==== Supplied information ====
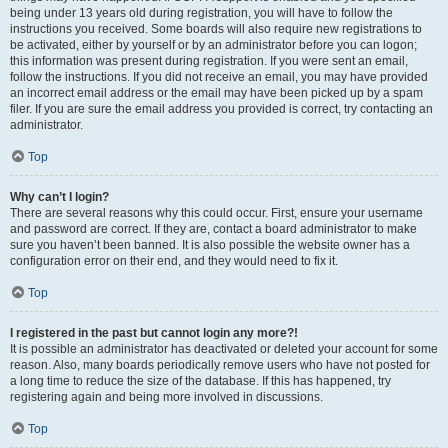
being under 13 years old during registration, you will have to follow the
instructions you received. Some boards will also require new registrations to
be activated, either by yourself or by an administrator before you can logon;
this information was present during registration. If you were sent an email,
follow the instructions. If you did not receive an email, you may have provided
an incorrect email address or the email may have been picked up by a spam
filer. If you are sure the email address you provided is correct, try contacting an
administrator.
Top
Why can’t I login?
There are several reasons why this could occur. First, ensure your username
and password are correct. If they are, contact a board administrator to make
sure you haven’t been banned. It is also possible the website owner has a
configuration error on their end, and they would need to fix it.
Top
I registered in the past but cannot login any more?!
It is possible an administrator has deactivated or deleted your account for some
reason. Also, many boards periodically remove users who have not posted for
a long time to reduce the size of the database. If this has happened, try
registering again and being more involved in discussions.
Top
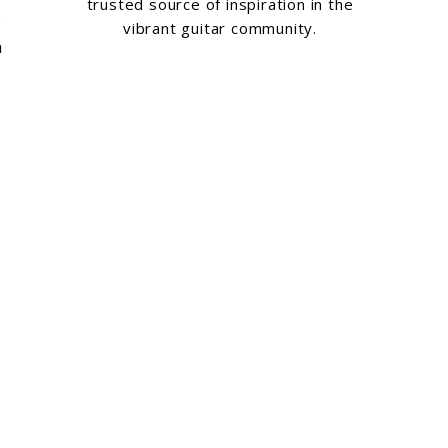
trusted source of inspiration in the
e
vibrant guitar community.
a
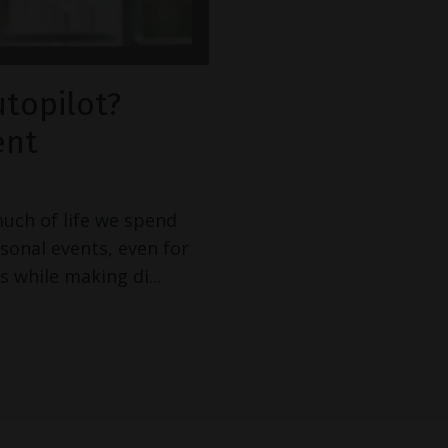
utopilot?
ent
much of life we spend
rsonal events, even for
s while making di
...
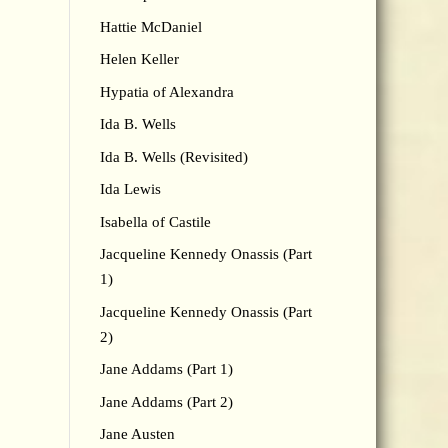
Hattie McDaniel
Helen Keller
Hypatia of Alexandra
Ida B. Wells
Ida B. Wells (Revisited)
Ida Lewis
Isabella of Castile
Jacqueline Kennedy Onassis (Part
1)
Jacqueline Kennedy Onassis (Part
2)
Jane Addams (Part 1)
Jane Addams (Part 2)
Jane Austen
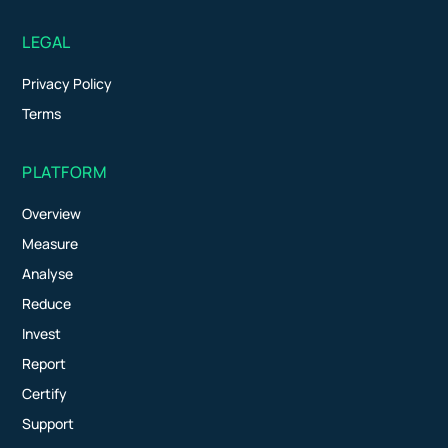
LEGAL
Privacy Policy
Terms
PLATFORM
Overview
Measure
Analyse
Reduce
Invest
Report
Certify
Support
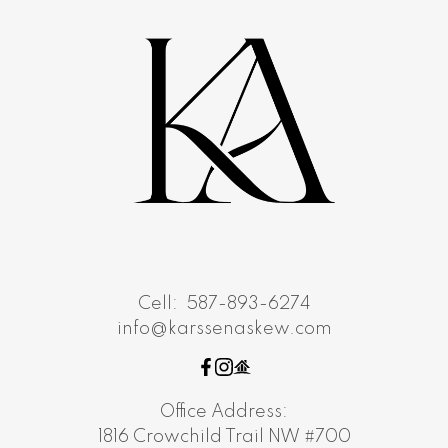
Cell:
587-893-6274
info@karssenaskew.com
Office Address:
1816 Crowchild Trail NW #700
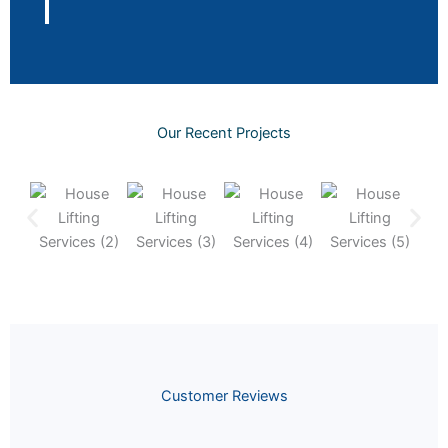
Our Recent Projects
Customer Reviews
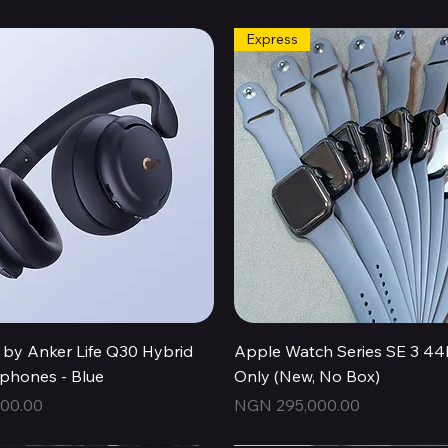
Express
Quick View
Quick View
by Anker Life Q30 Hybrid
Apple Watch Series SE 3 
hones - Blue
Only (New, No Box)
Price
00.00
NGN 295,000.00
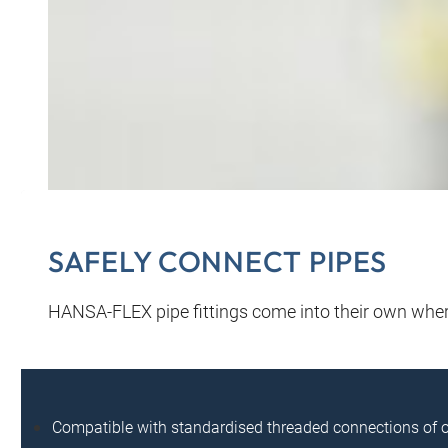
SAFELY CONNECT PIPES
HANSA‑FLEX pipe fittings come into their own where
Compatible with standardised threaded connections of 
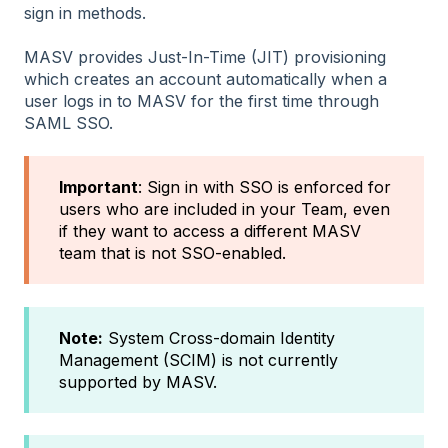
sign in methods.
MASV provides Just-In-Time (JIT) provisioning
which creates an account automatically when a
user logs in to MASV for the first time through
SAML SSO.
Important
: Sign in with SSO is enforced for
users who are included in your Team, even
if they want to access a different MASV
team that is not SSO-enabled.
Note:
System Cross-domain Identity
Management (SCIM) is not currently
supported by MASV.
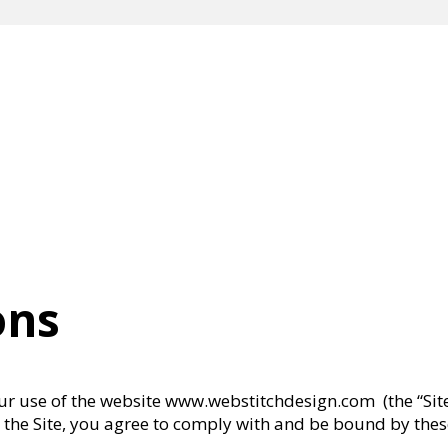
ons
r use of the website www.webstitchdesign.com (the “Site”
ing the Site, you agree to comply with and be bound by th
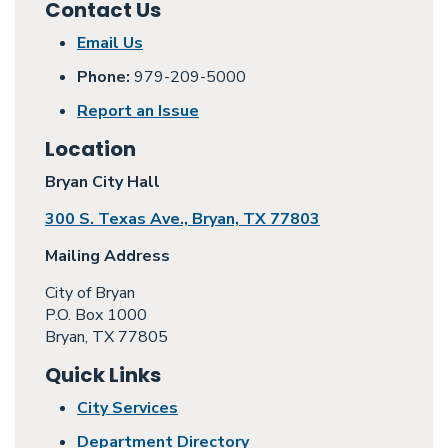
Contact Us
Email Us
Phone:
979-209-5000
Report an Issue
Location
Bryan City Hall
300 S. Texas Ave., Bryan, TX 77803
Mailing Address
City of Bryan
P.O. Box 1000
Bryan, TX 77805
Quick Links
City Services
Department Directory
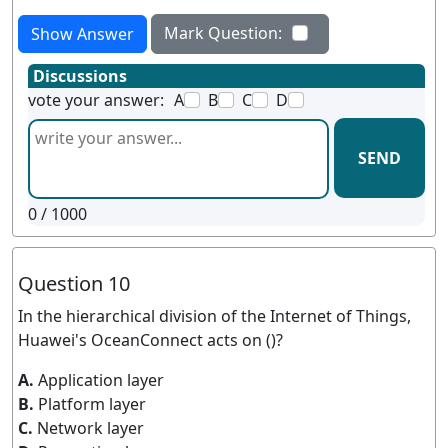
Mark Question:
Show Answer
Discussions
vote your answer:
A
B
C
D
SEND
0
/ 1000
Question 10
In the hierarchical division of the Internet of Things,
Huawei's OceanConnect acts on ()?
A.
Application layer
B.
Platform layer
C.
Network layer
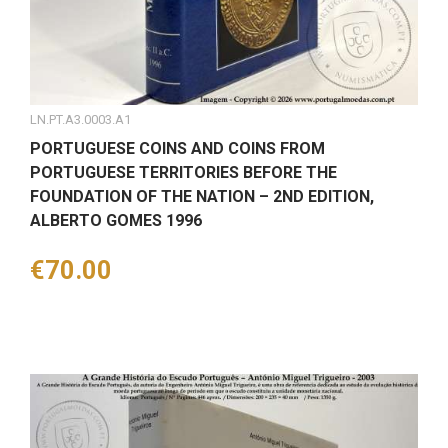
LN.PT.A3.0003.A1
PORTUGUESE COINS AND COINS FROM
PORTUGUESE TERRITORIES BEFORE THE
FOUNDATION OF THE NATION – 2ND EDITION,
ALBERTO GOMES 1996
Price
€70.00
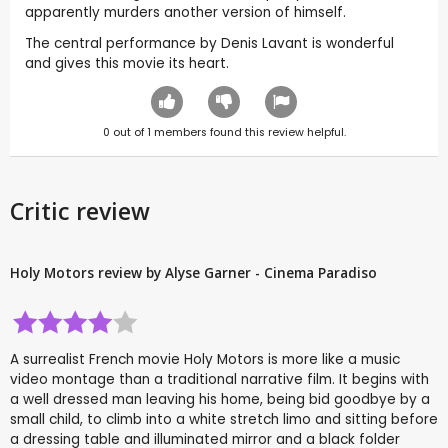
apparently murders another version of himself.
The central performance by Denis Lavant is wonderful
and gives this movie its heart.
0
out of
1
members found this review helpful.
Critic review
Holy Motors review by Alyse Garner - Cinema Paradiso
A surrealist French movie Holy Motors is more like a music
video montage than a traditional narrative film. It begins with
a well dressed man leaving his home, being bid goodbye by a
small child, to climb into a white stretch limo and sitting before
a dressing table and illuminated mirror and a black folder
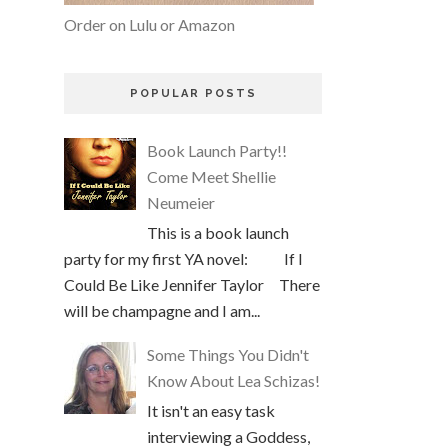
Order on Lulu or Amazon
POPULAR POSTS
Book Launch Party!!
Come Meet Shellie
Neumeier
This is a book launch
party for my first YA novel: If I
Could Be Like Jennifer Taylor There
will be champagne and I am...
Some Things You Didn't
Know About Lea Schizas!
It isn't an easy task
interviewing a Goddess,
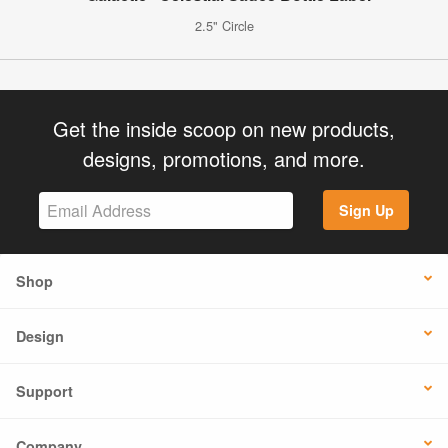
2.5" Circle
Get the inside scoop on new products,
designs, promotions, and more.
Sign Up
Shop
Design
Support
Company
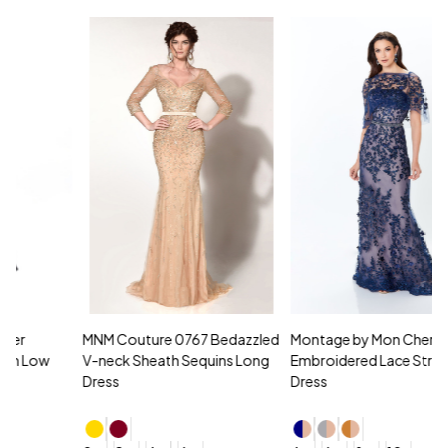
MNM Couture 0767 Bedazzled
Montage by Mon Cheri 118961
M
V-neck Sheath Sequins Long
Embroidered Lace Strapless
L
Dress
Dress
D
4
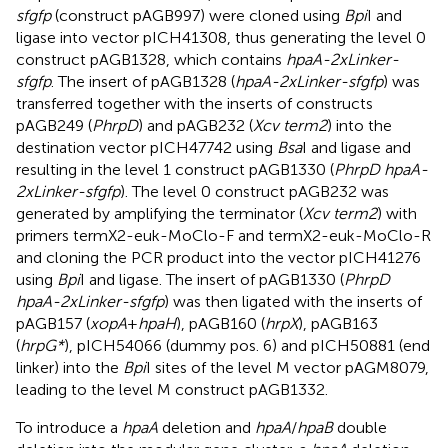
sfgfp
(construct pAGB997) were cloned using
Bpi
I and
ligase into vector pICH41308, thus generating the level 0
construct pAGB1328, which contains
hpaA-2xLinker-
sfgfp
. The insert of pAGB1328 (
hpaA-2xLinker-sfgfp
) was
transferred together with the inserts of constructs
pAGB249 (
PhrpD
) and pAGB232 (
Xcv term2
) into the
destination vector pICH47742 using
Bsa
I and ligase and
resulting in the level 1 construct pAGB1330 (
PhrpD hpaA-
2xLinker-sfgfp
). The level 0 construct pAGB232 was
generated by amplifying the terminator (
Xcv term2
) with
primers termX2-euk-MoClo-F and termX2-euk-MoClo-R
and cloning the PCR product into the vector pICH41276
using
Bpi
I and ligase. The insert of pAGB1330 (
PhrpD
hpaA-2xLinker-sfgfp
) was then ligated with the inserts of
pAGB157 (
xopA
+
hpaH
), pAGB160 (
hrpX
), pAGB163
(
hrpG*
), pICH54066 (dummy pos. 6) and pICH50881 (end
linker) into the
Bpi
I sites of the level M vector pAGM8079,
leading to the level M construct pAGB1332.
To introduce a
hpaA
deletion and
hpaA
/
hpaB
double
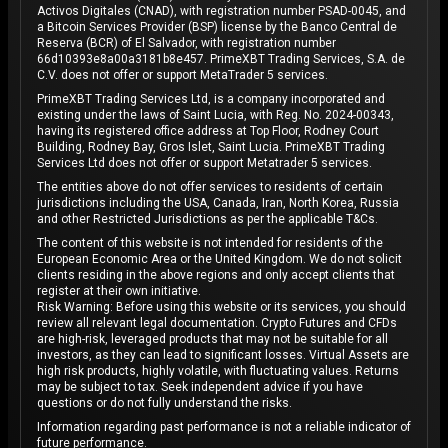
Activos Digitales (CNAD), with registration number PSAD-0045, and
a Bitcoin Services Provider (BSP) license by the Banco Central de
Reserva (BCR) of El Salvador, with registration number
66d10393e8a00a3181b8e457. PrimeXBT Trading Services, S.A. de
C.V. does not offer or support MetaTrader 5 services.
PrimeXBT Trading Services Ltd, is a company incorporated and
existing under the laws of Saint Lucia, with Reg. No. 2024-00343,
having its registered office address at Top Floor, Rodney Court
Building, Rodney Bay, Gros Islet, Saint Lucia. PrimeXBT Trading
Services Ltd does not offer or support Metatrader 5 services.
The entities above do not offer services to residents of certain
jurisdictions including the USA, Canada, Iran, North Korea, Russia
and other Restricted Jurisdictions as per the applicable T&Cs.
The content of this website is not intended for residents of the
European Economic Area or the United Kingdom. We do not solicit
clients residing in the above regions and only accept clients that
register at their own initiative.
Risk Warning: Before using this website or its services, you should
review all relevant legal documentation. Crypto Futures and CFDs
are high-risk, leveraged products that may not be suitable for all
investors, as they can lead to significant losses. Virtual Assets are
high risk products, highly volatile, with fluctuating values. Returns
may be subject to tax. Seek independent advice if you have
questions or do not fully understand the risks.
Information regarding past performance is not a reliable indicator of
future performance.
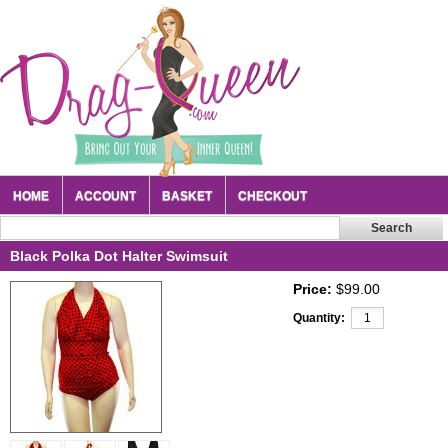
HOME
ACCOUNT
BASKET
CHECKOUT
Black Polka Dot Halter Swimsuit
Price:
$99.00
Quantity:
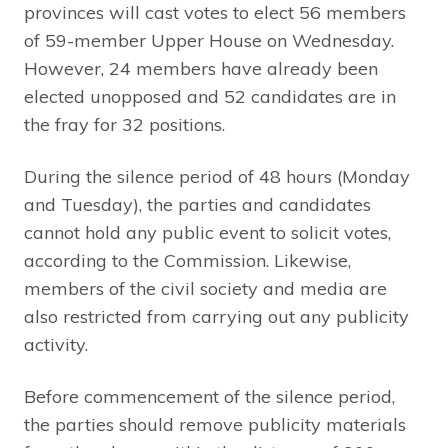
provinces will cast votes to elect 56 members
of 59-member Upper House on Wednesday.
However, 24 members have already been
elected unopposed and 52 candidates are in
the fray for 32 positions.
During the silence period of 48 hours (Monday
and Tuesday), the parties and candidates
cannot hold any public event to solicit votes,
according to the Commission. Likewise,
members of the civil society and media are
also restricted from carrying out any publicity
activity.
Before commencement of the silence period,
the parties should remove publicity materials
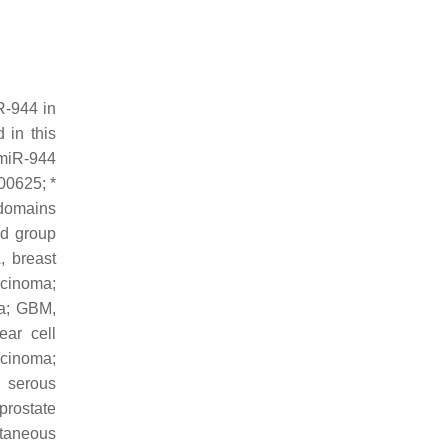
R-944 in
 in this
 miR-944
00625; *
 domains
ld group
, breast
rcinoma;
a; GBM,
ar cell
rcinoma;
 serous
rostate
taneous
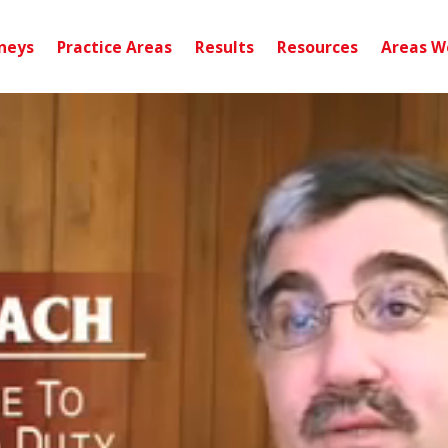
neys
Practice Areas
Results
Resources
Areas W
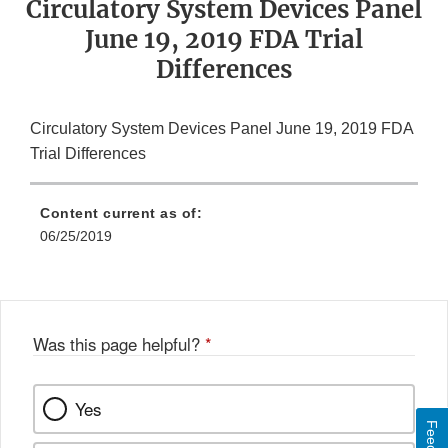
Circulatory System Devices Panel
June 19, 2019 FDA Trial
Differences
Circulatory System Devices Panel June 19, 2019 FDA
Trial Differences
Content current as of:
06/25/2019
Was this page helpful?
*
Yes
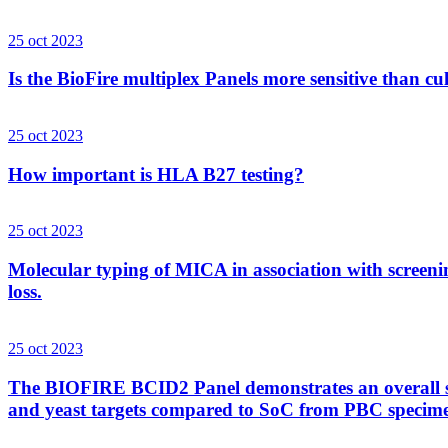
25 oct 2023
Is the BioFire multiplex Panels more sensitive than cu
25 oct 2023
How important is HLA B27 testing?
25 oct 2023
Molecular typing of MICA in association with screenin
loss.
25 oct 2023
The BIOFIRE BCID2 Panel demonstrates an overall sens
and yeast targets compared to SoC from PBC specim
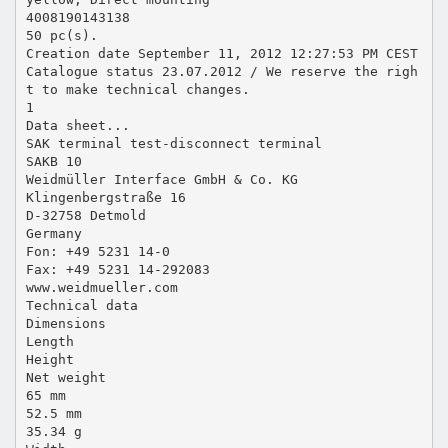
4008190143138
50 pc(s).
Creation date September 11, 2012 12:27:53 PM CEST
Catalogue status 23.07.2012 / We reserve the righ
t to make technical changes.
1
Data sheet...
SAK terminal test-disconnect terminal
SAKB 10
Weidmüller Interface GmbH & Co. KG
Klingenbergstraße 16
D-32758 Detmold
Germany
Fon: +49 5231 14-0
Fax: +49 5231 14-292083
www.weidmueller.com
Technical data
Dimensions
Length
Height
Net weight
65 mm
52.5 mm
35.34 g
====
[To do] Among the records above, locate the line containing "Hattie McDaniel" and the line containing "Question 10", then transcribe exactly the lines starting at the first and ending at the second, with no pictures.

[Your solution]
Hattie McDaniel
Helen Keller
Hypatia of Alexandra
Ida B. Wells
Ida B. Wells (Revisited)
Ida Lewis
Isabella of Castile
Jacqueline Kennedy Onassis (Part
1)
Jacqueline Kennedy Onassis (Part
2)
Jane Addams (Part 1)
Jane Addams (Part 2)
Jane Austen
LEGAL
Privacy Policy
Terms
PLATFORM
Overview
Measure
Analyse
Reduce
Invest
Report
Certify
Support
Cell:
587-893-6274
info@karssenaskew.com
Office Address:
1816 Crowchild Trail NW #700
Our Recent Projects
Customer Reviews
Express
Quick View
Quick View
by Anker Life Q30 Hybrid
Apple Watch Series SE 3 
hones - Blue
Only (New, No Box)
Price
00.00
NGN 295,000.00
SAFELY CONNECT PIPES
HANSA‑FLEX pipe fittings come into their own where
Compatible with standardised threaded connections of 
sign in methods.
MASV provides Just-In-Time (JIT) provisioning
which creates an account automatically when a
user logs in to MASV for the first time through
SAML SSO.
Important
: Sign in with SSO is enforced for
users who are included in your Team, even
if they want to access a different MASV
team that is not SSO-enabled.
Note:
System Cross-domain Identity
Management (SCIM) is not currently
supported by MASV.
ons
r use of the website www.webstitchdesign.com (the “Site”
ing the Site, you agree to comply with and be bound by th
Contact Us
Email Us
Phone:
979-209-5000
Report an Issue
Location
Bryan City Hall
300 S. Texas Ave., Bryan, TX 77803
Mailing Address
City of Bryan
P.O. Box 1000
Bryan, TX 77805
Quick Links
City Services
Department Directory
Mark Question:
Show Answer
Discussions
vote your answer:
A
B
C
D
SEND
0
/ 1000
Question 10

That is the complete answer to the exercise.